Search code examples
scalaapache-kafkaapache-kafka-streamsspring-kafka

How to store only latest key values in a kafka topic


I have a topic that has a stream of data coming to it. What I need is to create a separate topic from this topic that only has the latest set of values given the keys.

I thought a KTable's whole purpose was that it will store the latest value given a key rather than storing the whole stream of events. However I can't seem to get this to work. Running the code below produces the keystore but that keystore (maintopiclatest) has a stream of events in it (not just the latest values). So if I send a request with 1000 records in the topic twice, rather than seeing 1000 records, I see 2000 records.

var serializer = new KafkaSpecificRecordSerializer();
var deserializer = new KafkaSpecificRecordDeserializer();

var stream = kStreamBuilder.stream("maintopic",
    Consumed.with(Serdes.String(), Serdes.serdeFrom(serializer, deserializer)));

var table = stream
    .groupByKey()
    .reduce((aggV, newV) -> newV, Materialized.as("maintopiclatest"));

The other problem is if I want to store the KTable in a new topic I'm not sure how to do that. In order to do that it seems that I have to turn it back into a Stream so that I can call ".to" on it. But then that has the whole stream of events in it not just the latest values.


Solution

  • This is not how a KTable works.

    A KTable itself, has an internal state store and stores exactly one record per key. However, a KTable is constantly updated and subject to the so-called stream-table-duality. Each update to the KTable is sent downstream as a changelog record: https://docs.confluent.io/current/streams/concepts.html#duality-of-streams-and-tables. Thus, each input record result in an output record.

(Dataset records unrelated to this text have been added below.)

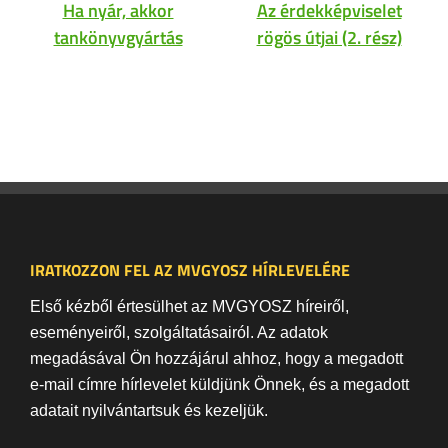
Ha nyár, akkor
Az érdekképviselet
tankönyvgyártás
rögös útjai (2. rész)
IRATKOZZON FEL AZ MVGYOSZ HÍRLEVELÉRE
Első kézből értesülhet az MVGYOSZ híreiről,
eseményeiről, szolgáltatásairól. Az adatok
megadásával Ön hozzájárul ahhoz, hogy a megadott
e-mail címre hírlevelet küldjünk Önnek, és a megadott
adatait nyilvántartsuk és kezeljük.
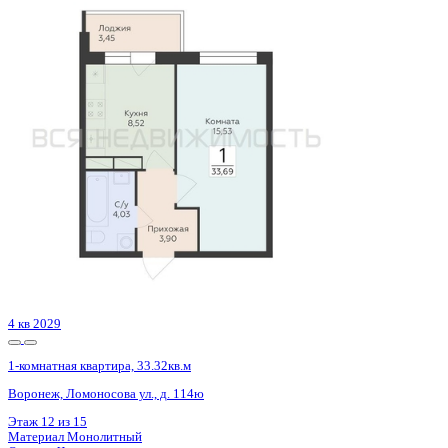
Сдан
1-комнатная квартира, 40.69кв.м
Воронеж, Покровская ул., д. 17 к.3
Этаж
15 из 19
Материал
Монолитный
Отделка
Черновая отделка
Цена 5 179 837 ₽
131 501 ₽/м²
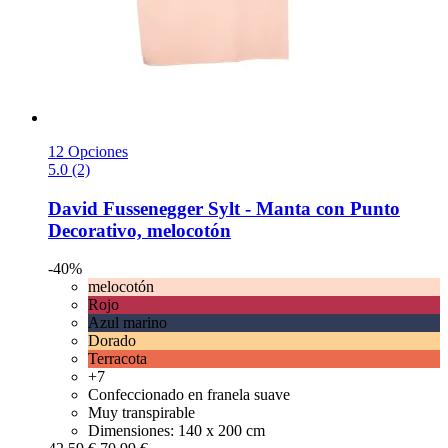
12 Opciones
5.0 (2)
David Fussenegger
Sylt -​ Manta con Punto
Decorativo, melocotón
-40%
melocotón
Rojo
Azul marino
Dorado
Terracota
+7
Confeccionado en franela suave
Muy transpirable
Dimensiones: 140 x 200 cm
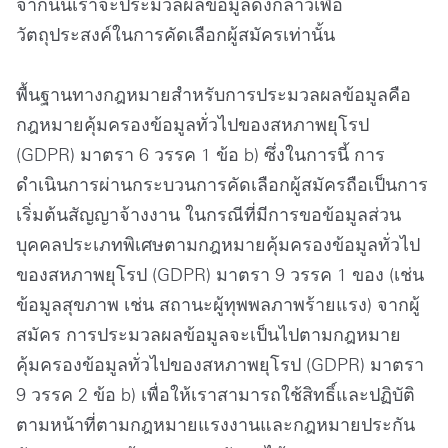
จากนั้นเราจะประมวลผลข้อมูลดังกล่าวเพื่อ
วัตถุประสงค์ในการคัดเลือกผู้สมัครเท่านั้น
พื้นฐานทางกฎหมายสำหรับการประมวลผลข้อมูลคือ
กฎหมายคุ้มครองข้อมูลทั่วไปของสหภาพยุโรป
(GDPR) มาตรา 6 วรรค 1 ข้อ b) ซึ่งในการนี้ การ
ดำเนินการผ่านกระบวนการคัดเลือกผู้สมัครถือเป็นการ
เริ่มต้นสัญญาจ้างงาน ในกรณีที่มีการขอข้อมูลส่วน
บุคคลประเภทพิเศษตามกฎหมายคุ้มครองข้อมูลทั่วไป
ของสหภาพยุโรป (GDPR) มาตรา 9 วรรค 1 ของ (เช่น
ข้อมูลสุขภาพ เช่น สถานะผู้ทุพพลภาพร้ายแรง) จากผู้
สมัคร การประมวลผลข้อมูลจะเป็นไปตามกฎหมาย
คุ้มครองข้อมูลทั่วไปของสหภาพยุโรป (GDPR) มาตรา
9 วรรค 2 ข้อ b) เพื่อให้เราสามารถใช้สิทธิ์และปฏิบัติ
ตามหน้าที่ตามกฎหมายแรงงานและกฎหมายประกัน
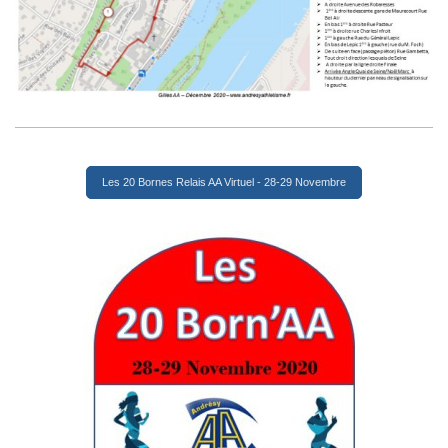
Les 20 Bornes Relais AA Virtuel - 28-29 Novembre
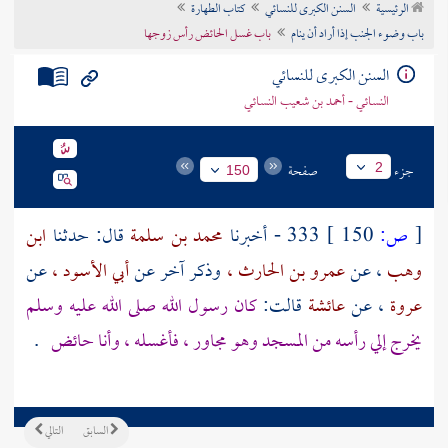
الرئيسية
السنن الكبرى للنسائي
كتاب الطهارة
تراجم الأعلام
باب وضوء الجنب إذا أراد أن ينام
باب غسل الحائض رأس زوجها
السنن الكبرى للنسائي
النسائي - أحمد بن شعيب النسائي
جزء
صفحة
2
150
[
ص:
150 ]
333 - أخبرنا
محمد بن سلمة
قال: حدثنا
ابن
وهب
، عن
عمرو بن الحارث ،
وذكر آخر عن
أبي الأسود ،
عن
عروة
، عن
عائشة
قالت:
كان رسول الله صلى الله عليه وسلم
يخرج إلي رأسه من المسجد وهو مجاور ، فأغسله ، وأنا حائض
.
السابق
التالي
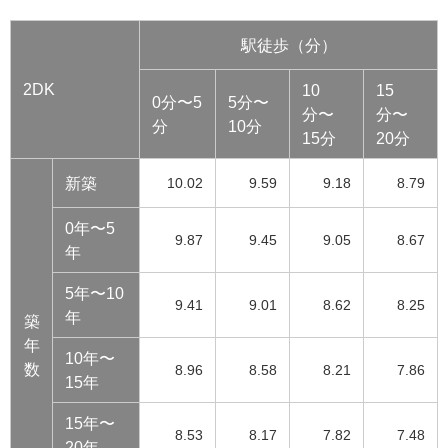
駅徒歩（分）
2DK
10
15
0分〜5
5分〜
分〜
分〜
分
10分
15分
20分
新築
10.02
9.59
9.18
8.79
0年〜5
9.87
9.45
9.05
8.67
年
5年〜10
9.41
9.01
8.62
8.25
年
築
年
10年〜
数
8.96
8.58
8.21
7.86
15年
15年〜
8.53
8.17
7.82
7.48
20年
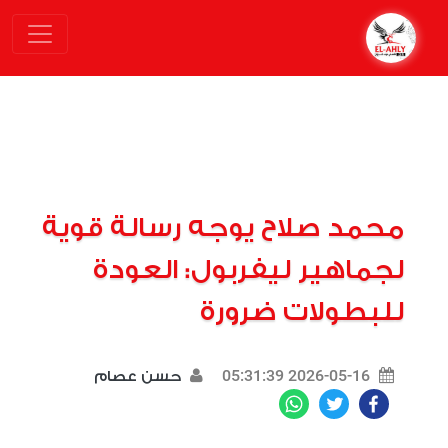
محمد صلاح يوجه رسالة قوية
لجماهير ليفربول: العودة
للبطولات ضرورة
2026-05-16 05:31:39
حسن عصام
WhatsApp
Twitter
Facebook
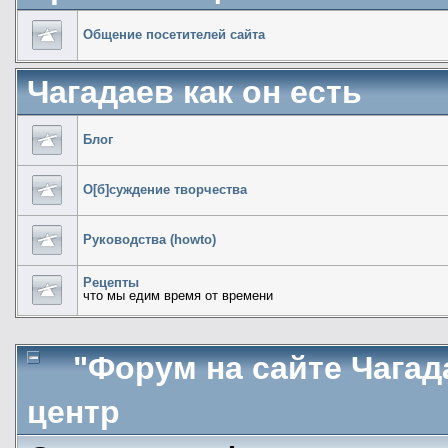
Общение посетителей сайта
Чагадаев как он есть
Блог
О[б]суждение творчества
Руководства (howto)
Рецепты
что мы едим время от времени
"Форум на сайте Чага
центр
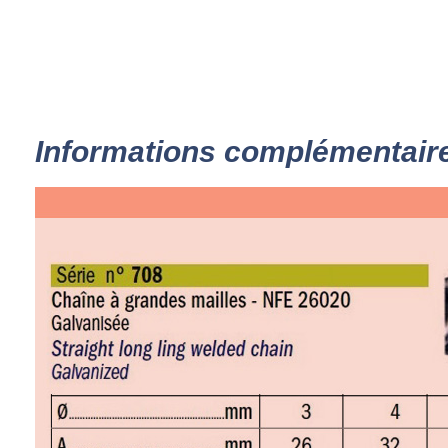
Informations complémentair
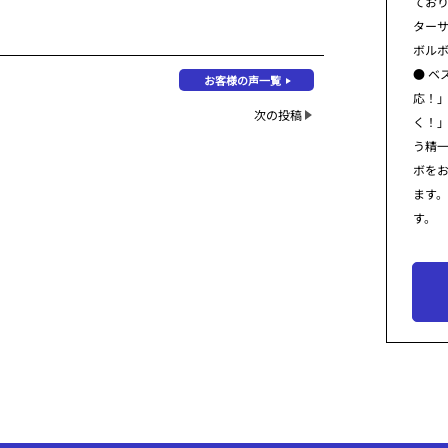
てお
ター
ボル
● ベ
お客様の声一覧
応！
次の投稿
く！
う精
ボを
ます
す。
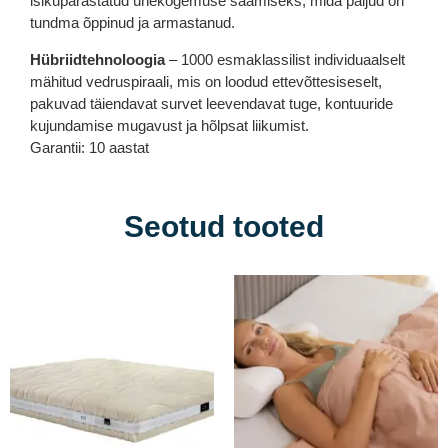
isikupärastatud unekogemuse saamiseks, mida paljud on
tundma õppinud ja armastanud.
Hübriidtehnoloogia
– 1000 esmaklassilist individuaalselt
mähitud vedruspiraali, mis on loodud ettevõttesiseselt,
pakuvad täiendavat survet leevendavat tuge, kontuuride
kujundamise mugavust ja hõlpsat liikumist.
Garantii: 10 aastat
Seotud tooted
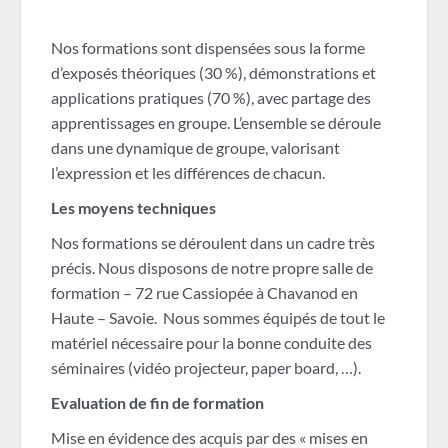
Nos formations sont dispensées sous la forme
d’exposés théoriques (30 %), démonstrations et
applications pratiques (70 %), avec partage des
apprentissages en groupe. L’ensemble se déroule
dans une dynamique de groupe, valorisant
l’expression et les différences de chacun.
Les moyens techniques
Nos formations se déroulent dans un cadre très
précis. Nous disposons de notre propre salle de
formation – 72 rue Cassiopée à Chavanod en
Haute – Savoie. Nous sommes équipés de tout le
matériel nécessaire pour la bonne conduite des
séminaires (vidéo projecteur, paper board, …).
Evaluation de fin de formation
Mise en évidence des acquis par des « mises en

    Because it's stream processing, there is no "last key per value".

    I have a topic that has a stream of data coming to it. What I need is to create a separate topic from this topic that only has the latest set of values given the keys.

    At which point in time do you want a KTable to emit an update? There is no answer to this question because the input stream is conceptually infinite.